Based on ThomasNicolas suggestion, I used below code:
ds = xr.open_mfdataset([file1, file2], combine='nested')
But it return this error:
AttributeError: 'Dataset' object has no attribute 'qa_value'
There are not any data in result:
print of the first dataset (for example) shows:
print (ds1)
<xarray.Dataset>
Dimensions: (corner: 4, ground_pixel: 450, scanline: 3245, time: 1)
Coordinates:
* scanline (scanline) float64 0.0 1.0 ... 3.244e+03
* ground_pixel (ground_pixel) float64 0.0 1.0 ... 449.0
* time (time) datetime64[ns] 2019-01-03
* corner (corner) float64 0.0 1.0 2.0 3.0
latitude (time, scanline, ground_pixel) float32 ...
longitude (time, scanline, ground_pixel) float32 ...
Data variables:
delta_time (time, scanline) timedelta64[ns] 08:07:0...
time_utc (time, scanline) object '2019-01-03T08:0...
qa_value (time, scanline, ground_pixel) float32 ...
Is there any suggestion for merge or combine of these files?
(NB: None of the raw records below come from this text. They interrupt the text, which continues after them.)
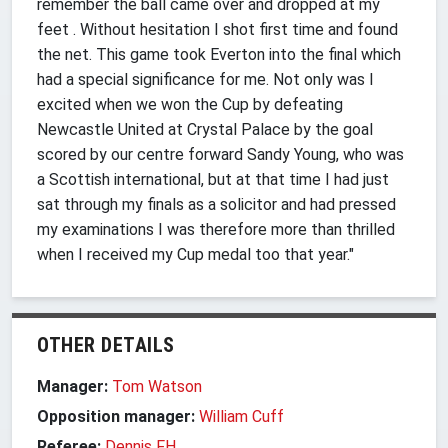
remember the ball came over and dropped at my
feet . Without hesitation I shot first time and found
the net. This game took Everton into the final which
had a special significance for me. Not only was I
excited when we won the Cup by defeating
Newcastle United at Crystal Palace by the goal
scored by our centre forward Sandy Young, who was
a Scottish international, but at that time I had just
sat through my finals as a solicitor and had pressed
my examinations I was therefore more than thrilled
when I received my Cup medal too that year."
OTHER DETAILS
Manager:
Tom Watson
Opposition manager:
William Cuff
Referee:
Dennis FH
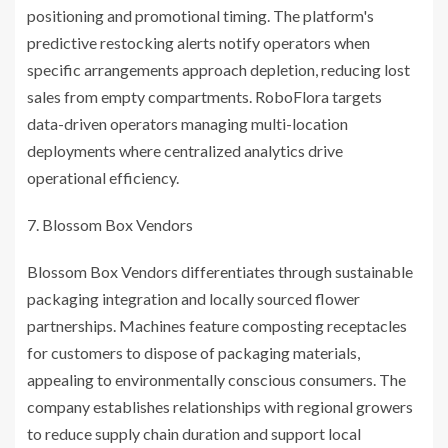
positioning and promotional timing. The platform's
predictive restocking alerts notify operators when
specific arrangements approach depletion, reducing lost
sales from empty compartments. RoboFlora targets
data-driven operators managing multi-location
deployments where centralized analytics drive
operational efficiency.
Blossom Box Vendors
Blossom Box Vendors differentiates through sustainable
packaging integration and locally sourced flower
partnerships. Machines feature composting receptacles
for customers to dispose of packaging materials,
appealing to environmentally conscious consumers. The
company establishes relationships with regional growers
to reduce supply chain duration and support local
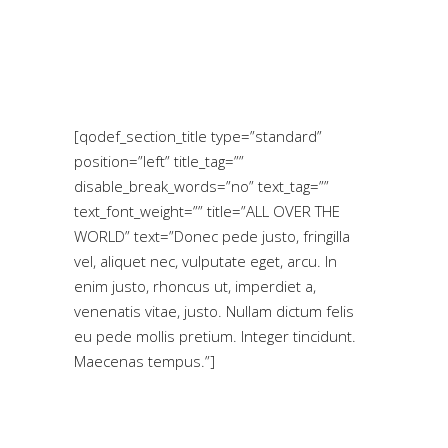
[qodef_section_title type=”standard”
position=”left” title_tag=””
disable_break_words=”no” text_tag=””
text_font_weight=”” title=”ALL OVER THE
WORLD” text=”Donec pede justo, fringilla
vel, aliquet nec, vulputate eget, arcu. In
enim justo, rhoncus ut, imperdiet a,
venenatis vitae, justo. Nullam dictum felis
eu pede mollis pretium. Integer tincidunt.
Maecenas tempus.”]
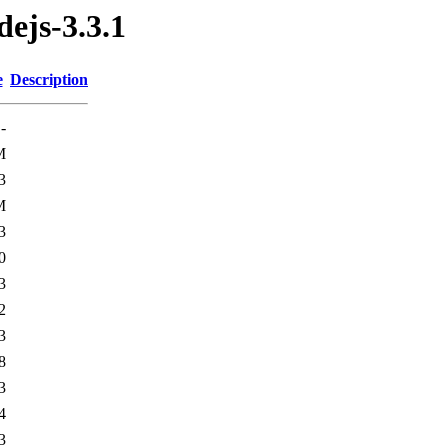
ejs-3.3.1
e
Description
-
M
3
M
3
0
3
2
3
8
3
4
3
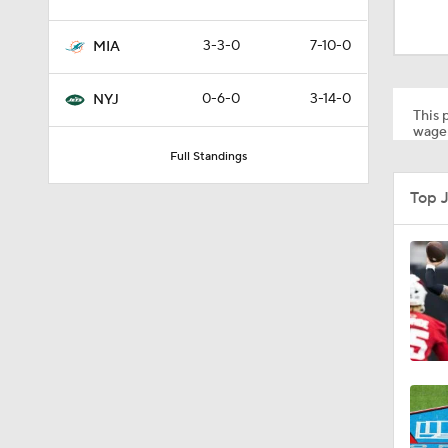
1:59
3-3-0
7-10-0
MIA
10:5
0-6-0
3-14-0
NYJ
This p
wager
Full Standings
1:18
Top 
1:47
1:43
1:16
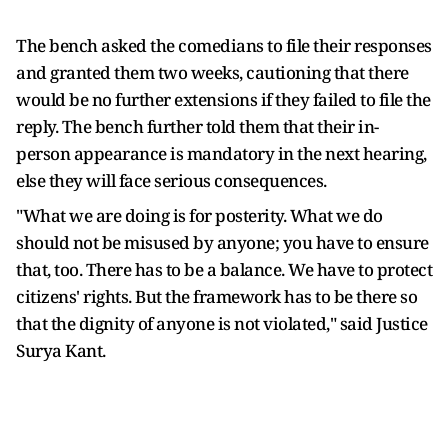
The bench asked the comedians to file their responses
and granted them two weeks, cautioning that there
would be no further extensions if they failed to file the
reply. The bench further told them that their in-
person appearance is mandatory in the next hearing,
else they will face serious consequences.
"What we are doing is for posterity. What we do
should not be misused by anyone; you have to ensure
that, too. There has to be a balance. We have to protect
citizens' rights. But the framework has to be there so
that the dignity of anyone is not violated," said Justice
Surya Kant.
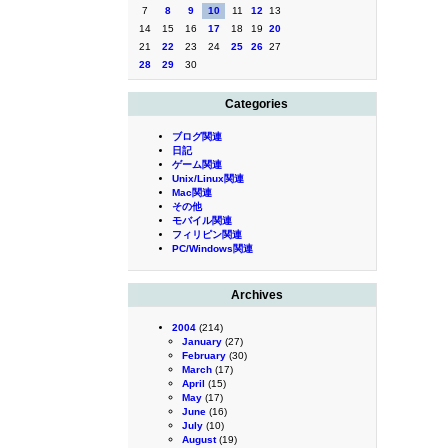
7
8
9
10
11
12
13
14
15
16
17
18
19
20
21
22
23
24
25
26
27
28
29
30
Categories
ブログ関連
日記
ゲーム関連
Unix/Linux関連
Mac関連
その他
モバイル関連
フィリピン関連
PC/Windows関連
Archives
2004
(214)
January
(27)
February
(30)
March
(17)
April
(15)
May
(17)
June
(16)
July
(10)
August
(19)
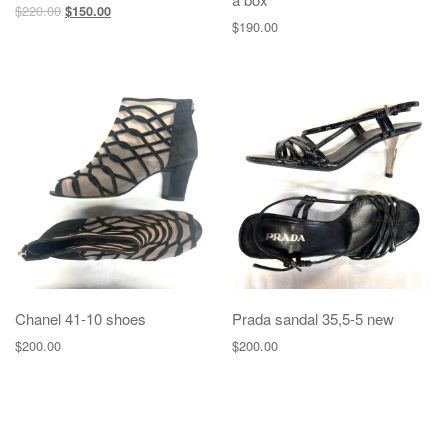
$
220.00
$
150.00
$
190.00
Chanel 41-10 shoes
Prada sandal 35,5-5 new
$
200.00
$
200.00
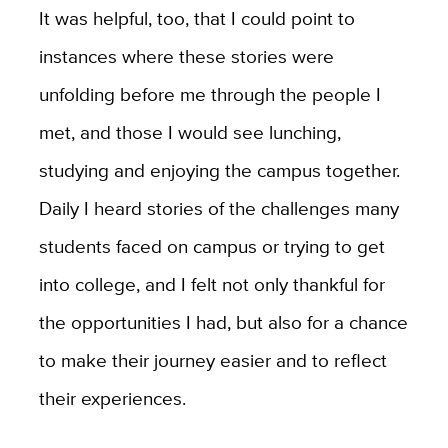
It was helpful, too, that I could point to
instances where these stories were
unfolding before me through the people I
met, and those I would see lunching,
studying and enjoying the campus together.
Daily I heard stories of the challenges many
students faced on campus or trying to get
into college, and I felt not only thankful for
the opportunities I had, but also for a chance
to make their journey easier and to reflect
their experiences.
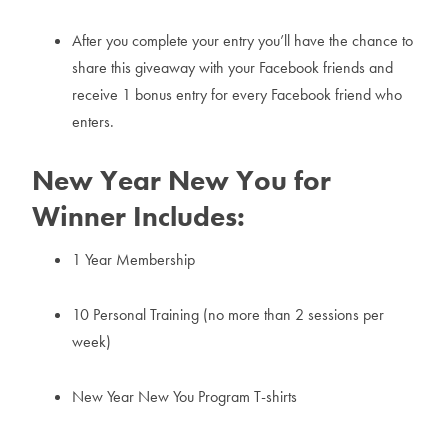
After you complete your entry you’ll have the chance to
share this giveaway with your Facebook friends and
receive 1 bonus entry for every Facebook friend who
enters.
New Year New You for
Winner Includes:
1 Year Membership
10 Personal Training (no more than 2 sessions per
week)
New Year New You Program T-shirts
Base on @dl.meteo advice, I used satpy
library for solve my problem, it seems that it can merge two netcdf files but not completely, you can see an incorrect part (red boundary) in joined image.
Can satpy
do it correctly?
# Read NetCDF files
from satpy import Scene
import glob
filenames = glob.glob('myfiles*.nc')
scn = Scene(filenames=filenames, reader='tropomi_l2')
scn.load(['qq'])
mask = SA_mask_poly.mask(d, lat_name='latitude', lon_name='longitude')
out_sel = d.compute().where(mask == 0, drop=True)
plt.figure(figsize=(12,8))
ax = plt.axes()
out_sel.plot(ax = ax, x='longitude', y='latitude')
SA.plot(ax = ax, alpha = 0.8, facecolor = 'none', lw = 1)
Upvotes: 1
Views: 1196
Reputation: 31
I've come across this problem just now. xarray
can't combine values with different coordinates. As your two passes have their own unique coordinates, you can't directly combine them.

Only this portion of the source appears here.